O “Comer bem” para todos

O “Comer bem” só vale a pena se for compartilhado por todos, levando em consideração as diferenças econômicas, culturais e sociais. Porém, com mais de 70% dos alimentos vendidos, a distribuição em massa é o principal local de suprimento para os franceses; sua responsabilidade é importante: alimentar bem os franceses a um preço justo. Mas um sistema poluidor, consumidor de energia, dominado pela industrialização e seus métodos intensivos em que o baixo preço é a preocupação dominante, não deixa de causar problemas em termos de saúde e meio ambiente.

Sob pressão da sociedade, vemos esforços tímidos feitos nas gôndolas “orgânicas”, espaços para produtos locais, trabalho nas formulações de produtos processados ​​e na promoção de alimentos mais saudáveis. Mas ainda há esforços a serem feitos em termos de desperdício, combate a embalagens desnecessárias e / ou enganosas, promoção da rotulagem nutricional, não como uma restrição, mas como uma ferramenta real, que apesar de ainda precisa ser aprimorada. e deve ser acompanhada por uma educação real, pode ser muito útil para o consumidor. Matamos então dois coelhos com uma cajadada, como mostram os estudos científicos: optar por uma dieta nutricionalmente virtuosa também tem um impacto positivo no meio ambiente.

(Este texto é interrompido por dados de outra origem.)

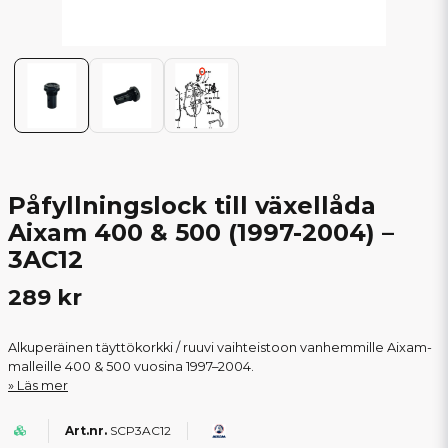
Påfyllningslock till växellåda
Aixam 400 & 500 (1997-2004) –
3AC12
289 kr
Alkuperäinen täyttökorkki / ruuvi vaihteistoon vanhemmille Aixam-
malleille 400 & 500 vuosina 1997–2004.
Läs mer
SCP3AC12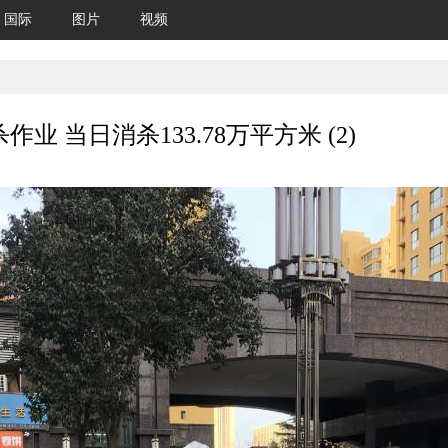
国际
图片
视频
 当日消杀133.78万平方米 (2)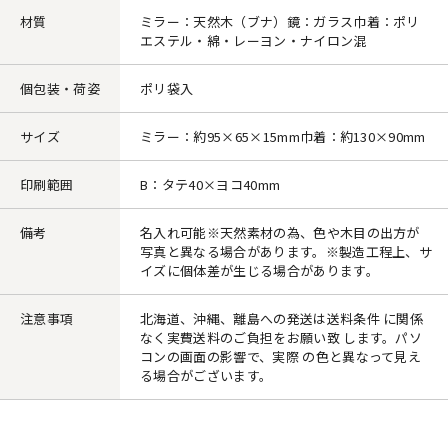
材質
ミラー：天然木（ブナ）鏡：ガラス巾着：ポリ
エステル・綿・レーヨン・ナイロン混
個包装・荷姿
ポリ袋入
サイズ
ミラー：約95×65×15mm巾着：約130×90mm
印刷範囲
B：タテ40×ヨコ40mm
備考
名入れ可能※天然素材の為、色や木目の出方が
写真と異なる場合があります。※製造工程上、サ
イズに個体差が生じる場合があります。
注意事項
北海道、沖縄、離島への発送は送料条件 に関係
なく実費送料のご負担をお願い致 します。パソ
コンの画面の影響で、実際 の色と異なって見え
る場合がございます。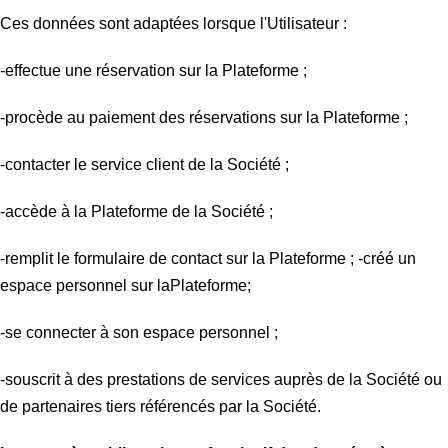
Ces données sont adaptées lorsque l'Utilisateur :
-effectue une réservation sur la Plateforme ;
-procède au paiement des réservations sur la Plateforme ;
-contacter le service client de la Société ;
-accède à la Plateforme de la Société ;
-remplit le formulaire de contact sur la Plateforme ;
-créé un
espace personnel sur laPlateforme;
-se connecter à son espace personnel ;
-souscrit à des prestations de services auprès de la Société ou
de partenaires tiers référencés par la Société.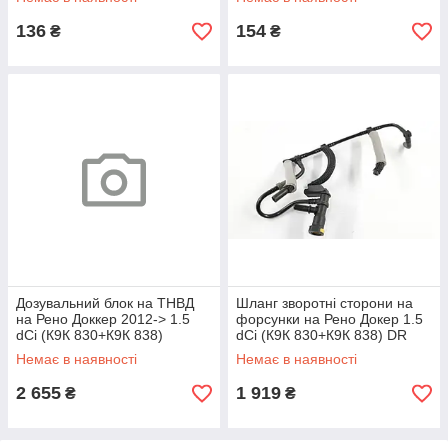
136
154
₴
₴
Дозувальний блок на ТНВД
Шланг зворотні сторони на
на Рено Доккер 2012-> 1.5
форсунки на Рено Докер 1.5
dCi (К9К 830+К9К 838)
dCi (К9К 830+К9К 838) DR
ENGITECH-ENT2300301
MOTOR (Польща) DRM18013
Немає в наявності
Немає в наявності
2 655
1 919
₴
₴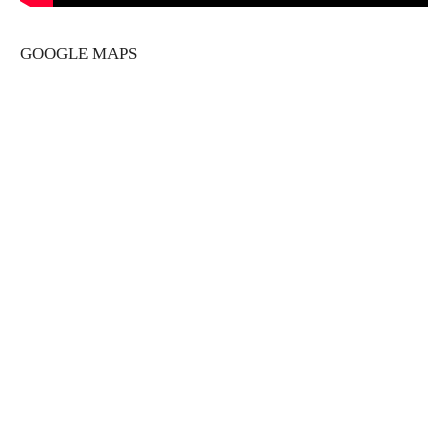
GOOGLE MAPS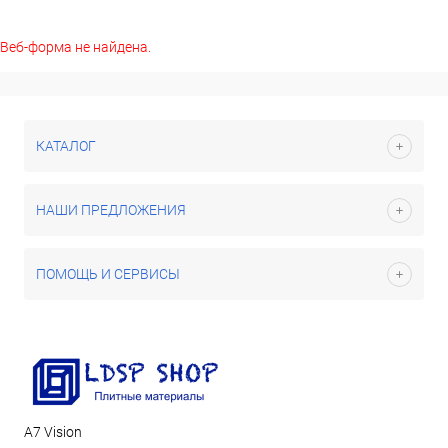
Веб-форма не найдена.
КАТАЛОГ
НАШИ ПРЕДЛОЖЕНИЯ
ПОМОЩЬ И СЕРВИСЫ
А7 Vision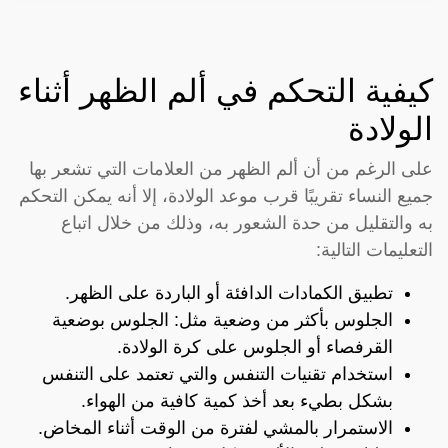
كيفية التحكم في ألم الظهر أثناء
الولادة
على الرغم من أن ألم الظهر من العلامات التي تشعر بها
جميع النساء تقريبًا قرب موعد الولادة، إلا أنه يمكن التحكم
به والتقليل من حدة الشعور به، وذلك من خلال اتباع
التعليمات التالية:
تطبيق الكمادات الدافئة أو الباردة على الظهر.
الجلوس بأكثر من وضعية مثل: الجلوس بوضعية
القرفصاء أو الجلوس على كرة الولادة.
استخدام تقنيات التنفس والتي تعتمد على التنفس
بشكل بطيء بعد أخذ كمية كافية من الهواء.
الاستمرار بالمشي لفترة من الوقت أثناء المخاض.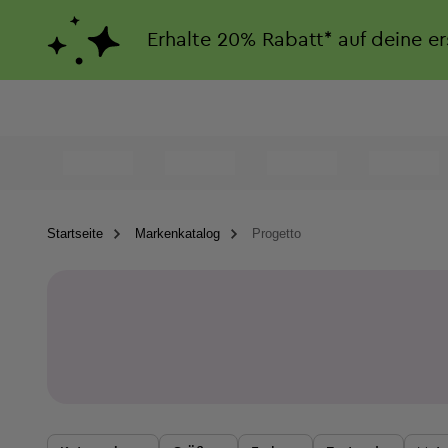
Erhalte
20%
Rabatt*
auf deine e
Startseite
Markenkatalog
Progetto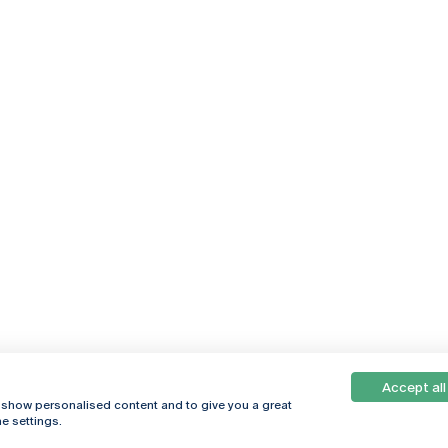
Accept all
, show personalised content and to give you a great
e settings.
Online
© 2026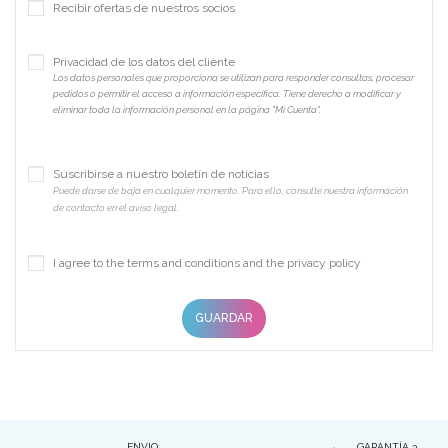
Recibir ofertas de nuestros socios
Privacidad de los datos del cliente
Los datos personales que proporciona se utilizan para responder consultas, procesar
pedidos o permitir el acceso a información específica. Tiene derecho a modificar y
eliminar toda la información personal en la página "Mi Cuenta".
Suscribirse a nuestro boletín de noticias
Puede darse de baja en cualquier momento. Para ello, consulte nuestra información
de contacto en el aviso legal.
I agree to the terms and conditions and the privacy policy
GUARDAR
ENVIO
GARANTÍA 3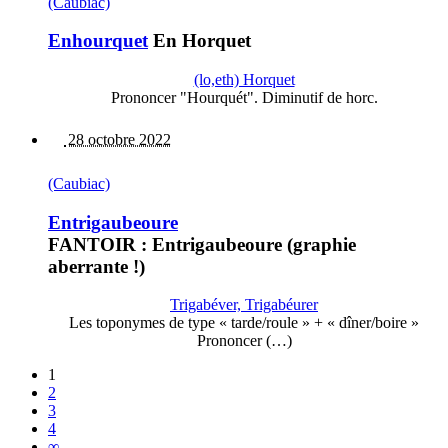
(Caubiac)
Enhourquet
En Horquet
(lo,eth) Horquet
Prononcer "Hourquét". Diminutif de horc.
28 octobre 2022
(Caubiac)
Entrigaubeoure
FANTOIR : Entrigaubeoure (graphie
aberrante !)
Trigabéver, Trigabéurer
Les toponymes de type « tarde/roule » + « dîner/boire »
Prononcer (…)
1
2
3
4
∞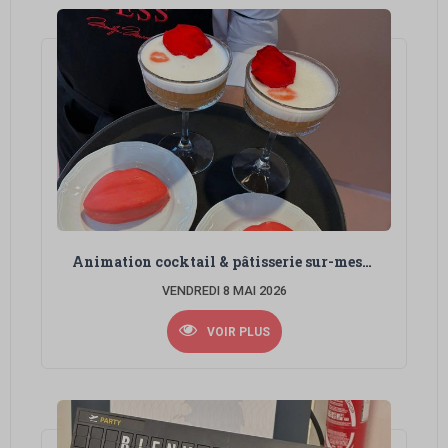
Animation cocktail & pâtisserie sur-mesure
VENDREDI 8 MAI 2026
VOIR PLUS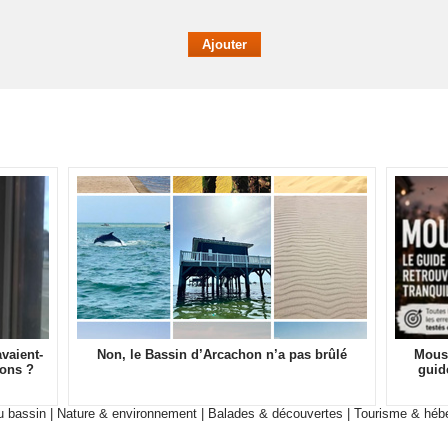
vaient-
Non, le Bassin d’Arcachon n’a pas brûlé
Moust
sons ?
guid
 bassin
|
Nature & environnement
|
Balades & découvertes
|
Tourisme & héb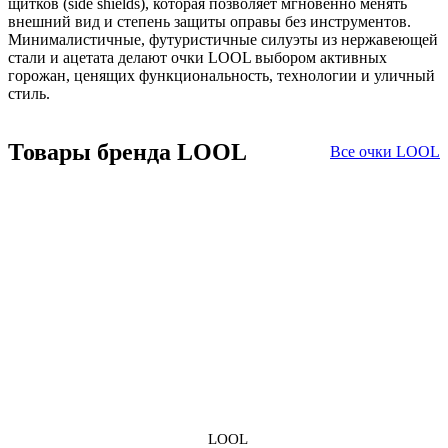
щитков (side shields), которая позволяет мгновенно менять
внешний вид и степень защиты оправы без инструментов.
Минималистичные, футуристичные силуэты из нержавеющей
стали и ацетата делают очки LOOL выбором активных
горожан, ценящих функциональность, технологии и уличный
стиль.
Товары бренда LOOL
Все очки LOOL
LOOL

Sejamos claros: a luta, essencial para o “Comer bem”, só pode ser vencida se for realizada coletivamente, com todos os atores do setor, cada um fazendo o melhor que puder, em seu campo, com sua restrições, suas especificações e o que a sociedade espera dele. Temos que sair de divisões sistemáticas estéreis (orgânica vs convencional, artesãos vs industrial, distribuição em massa vs mercados locais): temos que trabalhar COM e não CONTRA, porque todos têm um papel a desempenhar.”